Since coming ashore Tuesday along the Texas Gulf Coast, the tropical system has claimed at least one life — that of a 2-year-old swept from his father’s arms as they tried to escape a raging Hickory Creek in Ardmore, Oklahoma. The region just north of the Texas border had 10 inches of rain Wednesday night and Thursday.
“The water was just flowing like a river down the streets,” Amber Wilson, the emergency manager in Ardmore, said after the overnight downpour. “It was so forceful that it washed away the barricades and pushed manhole covers out of the streets,” she said. Even giant trash bins gave way to the water.
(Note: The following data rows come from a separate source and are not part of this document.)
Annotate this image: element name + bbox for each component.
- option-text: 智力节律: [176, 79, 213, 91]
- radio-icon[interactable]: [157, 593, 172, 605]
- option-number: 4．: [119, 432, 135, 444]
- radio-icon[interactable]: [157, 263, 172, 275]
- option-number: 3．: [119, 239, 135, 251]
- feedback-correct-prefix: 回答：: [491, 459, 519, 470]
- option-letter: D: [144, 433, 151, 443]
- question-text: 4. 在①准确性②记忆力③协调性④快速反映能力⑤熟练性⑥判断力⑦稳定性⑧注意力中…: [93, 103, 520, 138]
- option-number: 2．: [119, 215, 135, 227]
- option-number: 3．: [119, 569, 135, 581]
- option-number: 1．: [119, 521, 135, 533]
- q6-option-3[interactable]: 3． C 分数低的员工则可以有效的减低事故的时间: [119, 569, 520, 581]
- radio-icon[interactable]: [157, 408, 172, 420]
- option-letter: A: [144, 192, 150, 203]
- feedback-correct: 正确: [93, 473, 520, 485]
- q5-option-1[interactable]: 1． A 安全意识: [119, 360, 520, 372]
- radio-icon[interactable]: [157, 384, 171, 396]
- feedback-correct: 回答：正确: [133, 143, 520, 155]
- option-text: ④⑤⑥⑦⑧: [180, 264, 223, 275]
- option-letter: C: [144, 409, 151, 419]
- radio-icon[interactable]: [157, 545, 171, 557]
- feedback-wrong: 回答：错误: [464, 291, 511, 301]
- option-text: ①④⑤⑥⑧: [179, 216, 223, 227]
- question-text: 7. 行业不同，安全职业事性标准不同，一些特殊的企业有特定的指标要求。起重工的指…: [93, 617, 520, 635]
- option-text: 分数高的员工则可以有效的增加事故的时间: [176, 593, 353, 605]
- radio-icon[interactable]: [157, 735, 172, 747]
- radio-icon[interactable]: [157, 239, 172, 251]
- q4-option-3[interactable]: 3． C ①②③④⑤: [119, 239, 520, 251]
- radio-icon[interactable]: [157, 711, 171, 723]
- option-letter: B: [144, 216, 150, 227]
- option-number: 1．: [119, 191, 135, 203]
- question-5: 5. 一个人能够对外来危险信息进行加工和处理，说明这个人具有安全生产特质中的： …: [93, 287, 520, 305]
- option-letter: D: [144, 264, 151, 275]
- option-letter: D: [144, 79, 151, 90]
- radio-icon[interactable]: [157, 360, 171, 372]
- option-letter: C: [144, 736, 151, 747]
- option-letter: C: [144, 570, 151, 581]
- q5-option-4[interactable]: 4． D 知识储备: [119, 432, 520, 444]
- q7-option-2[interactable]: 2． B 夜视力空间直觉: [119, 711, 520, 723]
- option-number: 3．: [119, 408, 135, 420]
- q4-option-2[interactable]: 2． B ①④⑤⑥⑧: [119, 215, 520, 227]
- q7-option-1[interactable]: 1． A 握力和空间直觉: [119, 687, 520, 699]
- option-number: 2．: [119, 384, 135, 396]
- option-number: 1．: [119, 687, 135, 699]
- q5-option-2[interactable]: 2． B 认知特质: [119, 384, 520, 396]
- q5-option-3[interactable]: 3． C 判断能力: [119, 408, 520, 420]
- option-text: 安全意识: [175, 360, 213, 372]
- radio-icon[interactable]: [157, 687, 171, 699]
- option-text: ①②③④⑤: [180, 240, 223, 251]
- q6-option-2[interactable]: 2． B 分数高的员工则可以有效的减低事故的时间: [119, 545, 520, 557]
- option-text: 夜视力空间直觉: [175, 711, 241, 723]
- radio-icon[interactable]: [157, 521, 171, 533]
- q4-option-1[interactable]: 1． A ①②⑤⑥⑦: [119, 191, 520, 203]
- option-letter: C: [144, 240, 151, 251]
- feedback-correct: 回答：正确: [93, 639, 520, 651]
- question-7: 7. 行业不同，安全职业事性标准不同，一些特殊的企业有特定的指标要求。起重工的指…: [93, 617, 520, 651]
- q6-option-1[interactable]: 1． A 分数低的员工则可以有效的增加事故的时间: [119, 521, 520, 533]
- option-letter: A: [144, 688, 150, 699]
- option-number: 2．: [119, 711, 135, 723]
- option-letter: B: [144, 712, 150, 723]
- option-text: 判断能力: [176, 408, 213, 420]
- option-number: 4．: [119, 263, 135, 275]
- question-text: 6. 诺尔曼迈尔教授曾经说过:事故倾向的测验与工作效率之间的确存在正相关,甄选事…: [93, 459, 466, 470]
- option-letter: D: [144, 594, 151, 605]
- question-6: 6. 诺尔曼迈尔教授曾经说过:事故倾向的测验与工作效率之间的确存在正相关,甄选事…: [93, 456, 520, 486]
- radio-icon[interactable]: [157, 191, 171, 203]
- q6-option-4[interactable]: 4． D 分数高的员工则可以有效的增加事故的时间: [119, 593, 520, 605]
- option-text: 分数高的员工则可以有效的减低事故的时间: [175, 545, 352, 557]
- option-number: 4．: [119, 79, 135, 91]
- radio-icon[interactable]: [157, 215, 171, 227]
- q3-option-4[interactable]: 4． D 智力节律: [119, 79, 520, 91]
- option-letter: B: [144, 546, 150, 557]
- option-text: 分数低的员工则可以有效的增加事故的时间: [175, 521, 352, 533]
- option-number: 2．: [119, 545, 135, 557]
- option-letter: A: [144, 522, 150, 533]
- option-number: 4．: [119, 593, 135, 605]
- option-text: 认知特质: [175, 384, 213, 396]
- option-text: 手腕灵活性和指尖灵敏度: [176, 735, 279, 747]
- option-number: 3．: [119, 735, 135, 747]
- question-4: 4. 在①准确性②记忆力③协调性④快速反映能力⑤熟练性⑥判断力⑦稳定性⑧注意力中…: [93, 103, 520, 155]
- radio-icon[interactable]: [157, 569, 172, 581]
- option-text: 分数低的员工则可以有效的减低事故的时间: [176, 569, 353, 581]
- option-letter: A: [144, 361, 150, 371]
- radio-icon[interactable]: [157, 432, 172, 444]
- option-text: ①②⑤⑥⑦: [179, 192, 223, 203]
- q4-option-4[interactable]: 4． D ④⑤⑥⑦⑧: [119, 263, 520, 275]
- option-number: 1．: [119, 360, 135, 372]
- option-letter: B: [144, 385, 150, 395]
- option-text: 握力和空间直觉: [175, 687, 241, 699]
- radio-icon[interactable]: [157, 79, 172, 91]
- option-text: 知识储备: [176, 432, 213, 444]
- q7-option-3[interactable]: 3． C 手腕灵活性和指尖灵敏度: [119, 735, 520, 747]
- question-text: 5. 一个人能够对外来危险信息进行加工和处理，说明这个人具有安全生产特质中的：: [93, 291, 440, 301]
Forecasters said the worst weather overnight would be in the heart of the Ozark Mountains along the Arkansas-Missouri border. Early Friday, the National Weather Service said 4 to 6 inches of rain had fallen in southern Missouri, flooding numerous roads but leading to no early reports of injuries or extraordinary damage.
The agency issued flash flood warnings for more than 20 counties in southwest and east-central Missouri.
“When water hits a mountain, and the kind of terrain in that area, it all goes to the same spot: down,” said Rick Fahr, a spokesman for the Arkansas Department of Emergency Management.
Missouri, Illinois and Indiana braced for high water through the weekend. Missouri Gov. Jay Nixon on Thursday declared a state of emergency after heavy rains earlier in the week and the threat of more from Bill.
“With more heavy rain in the forecast, we will continue to remain in direct contact with law enforcement and local officials as we work to protect lives and property,” Nixon said in a statement.
Bill’s remnants spurred at least one funnel cloud in Arkansas, on the stronger side of the storm, but there was no proof that it had touched down. Other strong storms raked the western half of the state in feeder bands extending from northeastern Oklahoma to near the Gulf Coast. Up to 5 inches of rain could fall.
“Those 3 to 5 inches are on top of all that rain they saw in May. Normally that wouldn’t cause the concerns we have. But they’re just so wet and the ground is already so saturated,” said meteorologist Joe Goudsward at the National Weather Service office in North Little Rock.
Oklahoma was hardest hit Thursday, when heavy rains swelled rivers and forced a rock slide that closed Interstate 35 for a time. Oklahoma City to Dallas traffic was diverted to Wichita Falls, Texas, adding 70 miles to the trip.
In Ardmore, near where I-35 crosses into Texas, authorities found Jeremiah Mayer’s body Thursday about 30 yards from where the boy was last seen after being swept out of his father’s arms. Police Capt. Eric Hamblin said Hickory Creek, which rose 12 to 15 feet in an hour, swamped the boy and his father as they tried to flee.
Further north, near Macomb, authorities on Thursday evening recovered the body of an 80-year-old woman from a car partially submerged in floodwaters, Pottawatomie County Undersheriff Travis Palmer told the Shawnee News-Star. Her official cause of death has not yet been determined.
In Carter County, Elvin Sweeten and a son cut fences at their 600-acre ranch so their horses and cattle could escape water spilled out of the Washita River’s banks. “We have a boat. If we have to get out, we can,” he said.
Kristen Greenwood, a supervisor at Original Fried Pies in Davis, had to take the old road to work after the rock slide and high water from a nearby lake cut off I-35.
“I had to turn around. I couldn’t drive on the whole 10-mile stretch,” she said. “I was lucky because my exit was just after the lake, so I could get on, but all the rivers are flooding over the bridges and the lake is overflowing.”
Gazing out the pie shop window, Greenwood estimated the water on the other side of the parking lot was several feet deep: “Probably waist-deep on me, but I’m short.”